The management costs for gastroesophageal reflux disease are high due to the expensive medications used for maintenance therapy.
Previous studies have shown that patients can successfully step-down from proton pump inhibitors (PPIs) to less expensive therapy once their symptoms have reduced.
In this study, physicians from the United States investigated whether patients could step-down from multiple dose PPIs to single-dose PPIs. The team also assessed whether this decreased costs or adversely influenced patients' quality of life.
They evaluated 117 consecutive patients in whom PPIs had completely alleviated reflux symptoms.
|80% of patients successfully stepped-down to single-dose PPIs.|
|American Journal of Gastroenterology|
All eligible subjects completed demographic information and quality-of-life surveys, then they were stepped-down to single-dose PPIs; either lansoprazole (30 mg daily) or omeprazole (20 mg daily).
The physician followed-up these patients for 6 months, or until subjects reported recurrence of symptoms. If symptoms returned PPIs were reinstituted at the dose that had originally alleviated the subjects' symptoms.
The team measured the proportion of patients who successfully stepped-down to single-dose PPIs.
The physicians found that 80% of patients successfully stepped-down to single-dose PPIs.

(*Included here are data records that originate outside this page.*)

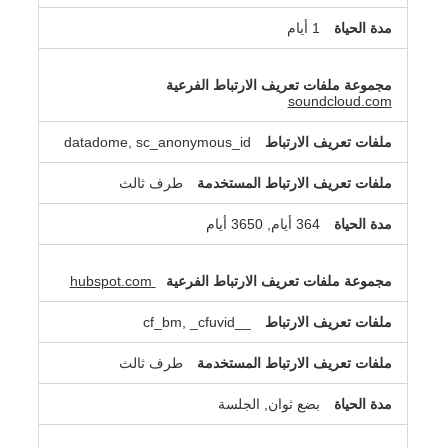
1 أيام
soundcloud.com
datadome, sc_anonymous_id
طرف ثالث
364 أيام, 3650 أيام
hubspot.com
__cf_bm, _cfuvid
طرف ثالث
بضع ثوان, الجلسة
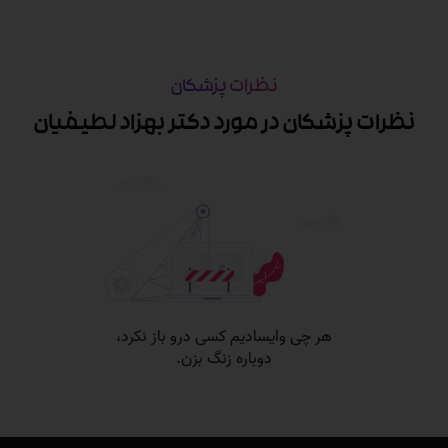
نظرات پزشکان
نظرات پزشکان در مورد دکتر بهزاد لطیفیان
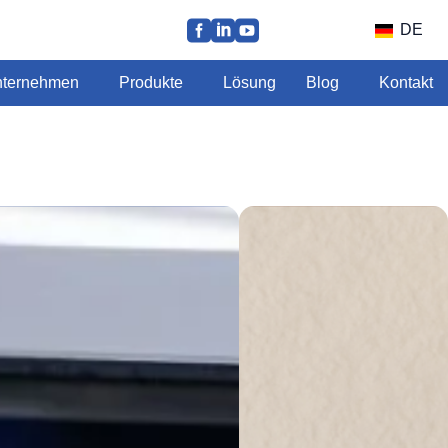
DE
ternehmen
Produkte
Lösung
Blog
Kontakt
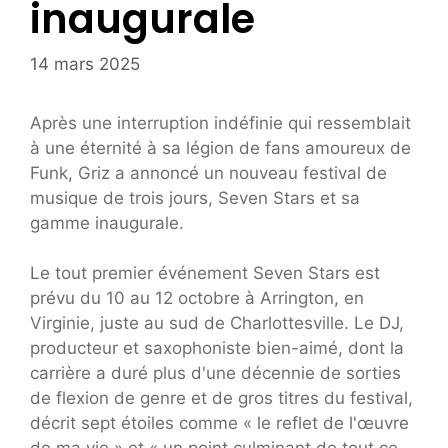
inaugurale
14 mars 2025
Après une interruption indéfinie qui ressemblait
à une éternité à sa légion de fans amoureux de
Funk, Griz a annoncé un nouveau festival de
musique de trois jours, Seven Stars et sa
gamme inaugurale.
Le tout premier événement Seven Stars est
prévu du 10 au 12 octobre à Arrington, en
Virginie, juste au sud de Charlottesville. Le DJ,
producteur et saxophoniste bien-aimé, dont la
carrière a duré plus d'une décennie de sorties
de flexion de genre et de gros titres du festival,
décrit sept étoiles comme « le reflet de l'œuvre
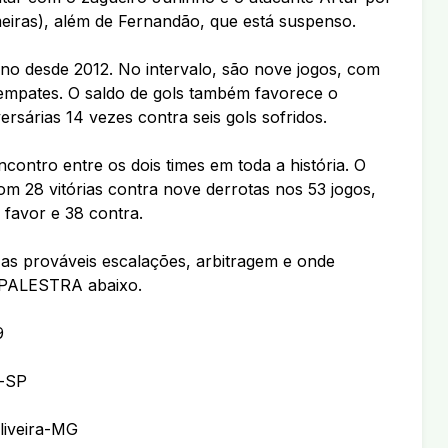
eiras), além de Fernandão, que está suspenso.
ano desde 2012. No intervalo, são nove jogos, com
o empates. O saldo de gols também favorece o
rsárias 14 vezes contra seis gols sofridos.
contro entre os dois times em toda a história. O
m 28 vitórias contra nove derrotas nos 53 jogos,
 favor e 38 contra.
as prováveis escalações, arbitragem e onde
 PALESTRA abaixo.
9
o-SP
liveira-MG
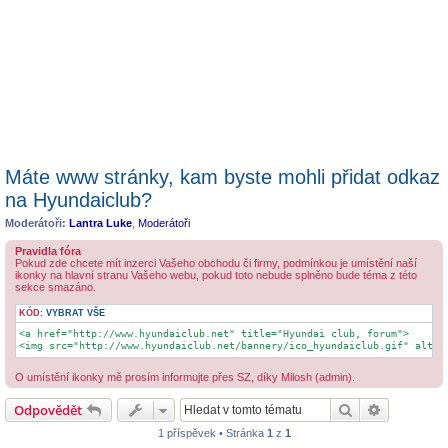
Máte www stránky, kam byste mohli přidat odkaz
na Hyundaiclub?
Moderátoři:
Lantra Luke
,
Moderátoři
Pravidla fóra
Pokud zde chcete mít inzerci Vašeho obchodu či firmy, podmínkou je umístění naší
ikonky na hlavní stranu Vašeho webu, pokud toto nebude splněno bude téma z této
sekce smazáno.
KÓD:
VYBRAT VŠE
<a href="http://www.hyundaiclub.net" title="Hyundai club, forum">

<img src="http://www.hyundaiclub.net/bannery/ico_hyundaiclub.gif" alt="
O umístění ikonky mě prosím informujte přes SZ, díky Milosh (admin).
Hledat
Pokročilé 
Odpovědět
1 příspěvek • Stránka
1
z
1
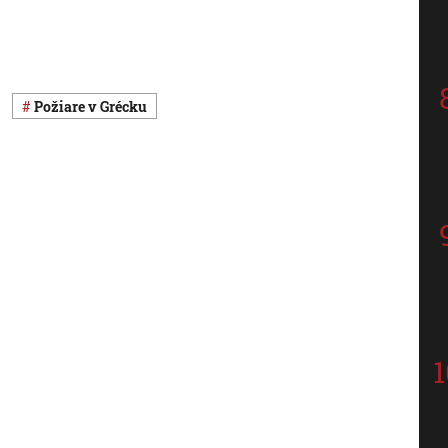
požiare v Grécku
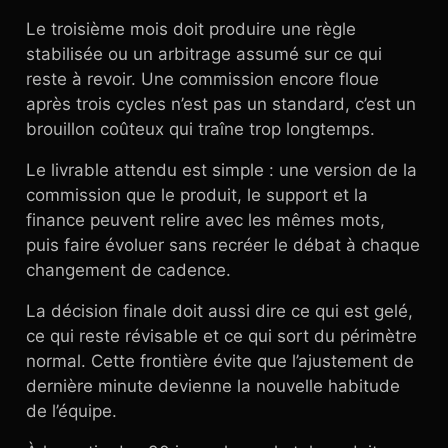
Le troisième mois doit produire une règle
stabilisée ou un arbitrage assumé sur ce qui
reste à revoir. Une commission encore floue
après trois cycles n’est pas un standard, c’est un
brouillon coûteux qui traîne trop longtemps.
Le livrable attendu est simple : une version de la
commission que le produit, le support et la
finance peuvent relire avec les mêmes mots,
puis faire évoluer sans recréer le débat à chaque
changement de cadence.
La décision finale doit aussi dire ce qui est gelé,
ce qui reste révisable et ce qui sort du périmètre
normal. Cette frontière évite que l’ajustement de
dernière minute devienne la nouvelle habitude
de l’équipe.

However, they determined that greater the duration of PPI use prior to study enrollment, the more likely reflux symptoms would recur on the single-dose PPIs.
They also found that although quality of life was not altered with the step-down, dyspepsia increased.
The overall costs of gastroesophageal reflux management were reduced.
Dr John Inadomi's team concluded, "The majority of patients rendered asymptomatic on greater than single-dose PPI might be subsequently stepped-down to single-dose therapy without recurrence of reflux-type symptoms".
"This intervention can decrease management costs without adversely affecting quality of life".